***** DATA FOR THIS EXERCISE

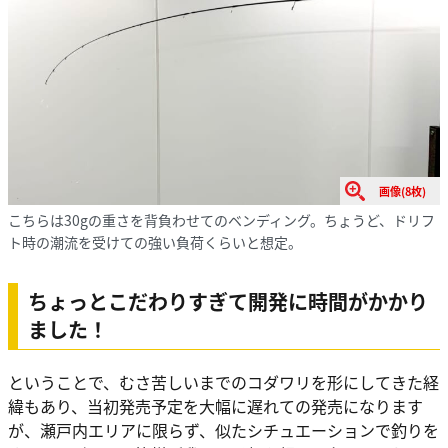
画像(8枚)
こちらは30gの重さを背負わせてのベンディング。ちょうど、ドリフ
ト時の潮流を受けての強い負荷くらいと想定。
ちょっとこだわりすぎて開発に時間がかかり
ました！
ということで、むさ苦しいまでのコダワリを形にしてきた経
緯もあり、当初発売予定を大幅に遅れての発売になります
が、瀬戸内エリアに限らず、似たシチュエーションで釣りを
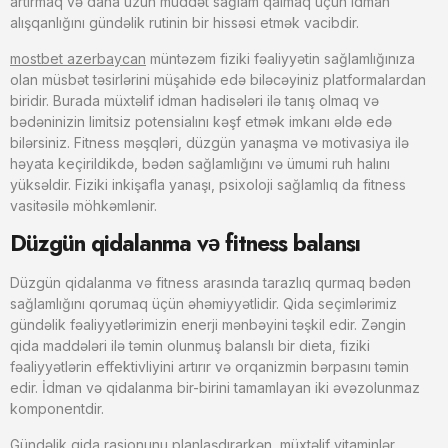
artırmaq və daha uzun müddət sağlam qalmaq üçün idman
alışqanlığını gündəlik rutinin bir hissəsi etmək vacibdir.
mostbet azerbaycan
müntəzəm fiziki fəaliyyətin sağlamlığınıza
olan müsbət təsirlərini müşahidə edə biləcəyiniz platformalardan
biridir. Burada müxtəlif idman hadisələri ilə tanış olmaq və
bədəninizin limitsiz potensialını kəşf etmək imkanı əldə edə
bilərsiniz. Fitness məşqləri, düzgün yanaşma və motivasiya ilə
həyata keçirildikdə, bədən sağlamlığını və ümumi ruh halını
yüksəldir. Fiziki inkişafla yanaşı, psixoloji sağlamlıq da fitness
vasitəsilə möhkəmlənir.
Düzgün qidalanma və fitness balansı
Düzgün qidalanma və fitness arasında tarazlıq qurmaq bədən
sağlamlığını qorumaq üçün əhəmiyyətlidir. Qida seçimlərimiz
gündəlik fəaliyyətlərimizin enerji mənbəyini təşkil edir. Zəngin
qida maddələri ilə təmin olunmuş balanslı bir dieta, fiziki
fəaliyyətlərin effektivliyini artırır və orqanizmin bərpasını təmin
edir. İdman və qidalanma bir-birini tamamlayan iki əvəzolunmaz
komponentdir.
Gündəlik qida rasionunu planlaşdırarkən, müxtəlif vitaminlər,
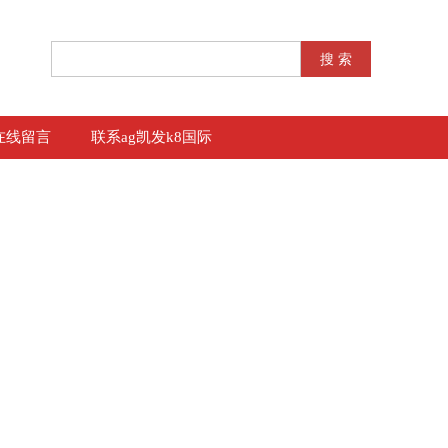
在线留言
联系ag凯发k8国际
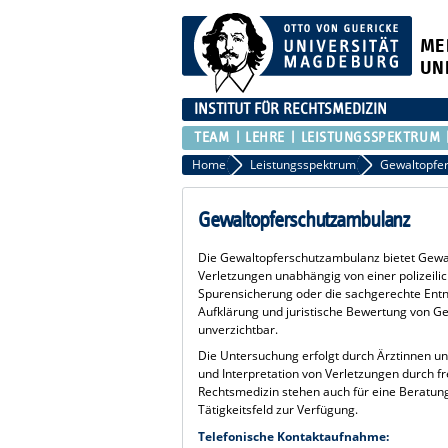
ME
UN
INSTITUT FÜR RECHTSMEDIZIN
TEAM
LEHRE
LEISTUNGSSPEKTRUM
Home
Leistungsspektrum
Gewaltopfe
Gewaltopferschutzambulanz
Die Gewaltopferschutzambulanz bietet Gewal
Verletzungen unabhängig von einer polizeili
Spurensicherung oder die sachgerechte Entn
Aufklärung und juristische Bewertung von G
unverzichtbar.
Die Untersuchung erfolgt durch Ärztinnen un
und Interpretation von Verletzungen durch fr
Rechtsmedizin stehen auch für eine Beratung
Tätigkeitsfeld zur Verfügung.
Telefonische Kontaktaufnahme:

**********

Hand back the records above exactly, leaving out every picture.

画像(8枚)
こちらは30gの重さを背負わせてのベンディング。ちょうど、ドリフ
ト時の潮流を受けての強い負荷くらいと想定。
ちょっとこだわりすぎて開発に時間がかかり
ました！
ということで、むさ苦しいまでのコダワリを形にしてきた経
緯もあり、当初発売予定を大幅に遅れての発売になります
が、瀬戸内エリアに限らず、似たシチュエーションで釣りを
artırmaq və daha uzun müddət sağlam qalmaq üçün idman
alışqanlığını gündəlik rutinin bir hissəsi etmək vacibdir.
mostbet azerbaycan
müntəzəm fiziki fəaliyyətin sağlamlığınıza
olan müsbət təsirlərini müşahidə edə biləcəyiniz platformalardan
biridir. Burada müxtəlif idman hadisələri ilə tanış olmaq və
bədəninizin limitsiz potensialını kəşf etmək imkanı əldə edə
bilərsiniz. Fitness məşqləri, düzgün yanaşma və motivasiya ilə
həyata keçirildikdə, bədən sağlamlığını və ümumi ruh halını
yüksəldir. Fiziki inkişafla yanaşı, psixoloji sağlamlıq da fitness
vasitəsilə möhkəmlənir.
Düzgün qidalanma və fitness balansı
Düzgün qidalanma və fitness arasında tarazlıq qurmaq bədən
sağlamlığını qorumaq üçün əhəmiyyətlidir. Qida seçimlərimiz
gündəlik fəaliyyətlərimizin enerji mənbəyini təşkil edir. Zəngin
qida maddələri ilə təmin olunmuş balanslı bir dieta, fiziki
fəaliyyətlərin effektivliyini artırır və orqanizmin bərpasını təmin
edir. İdman və qidalanma bir-birini tamamlayan iki əvəzolunmaz
komponentdir.
Gündəlik qida rasionunu planlaşdırarkən, müxtəlif vitaminlər,
在线留言
联系ag凯发k8国际
ME
UN
INSTITUT FÜR RECHTSMEDIZIN
TEAM
LEHRE
LEISTUNGSSPEKTRUM
Home
Leistungsspektrum
Gewaltopfe
Gewaltopferschutzambulanz
Die Gewaltopferschutzambulanz bietet Gewal
Verletzungen unabhängig von einer polizeili
Spurensicherung oder die sachgerechte Entn
Aufklärung und juristische Bewertung von G
unverzichtbar.
Die Untersuchung erfolgt durch Ärztinnen un
und Interpretation von Verletzungen durch fr
Rechtsmedizin stehen auch für eine Beratung
Tätigkeitsfeld zur Verfügung.
Telefonische Kontaktaufnahme:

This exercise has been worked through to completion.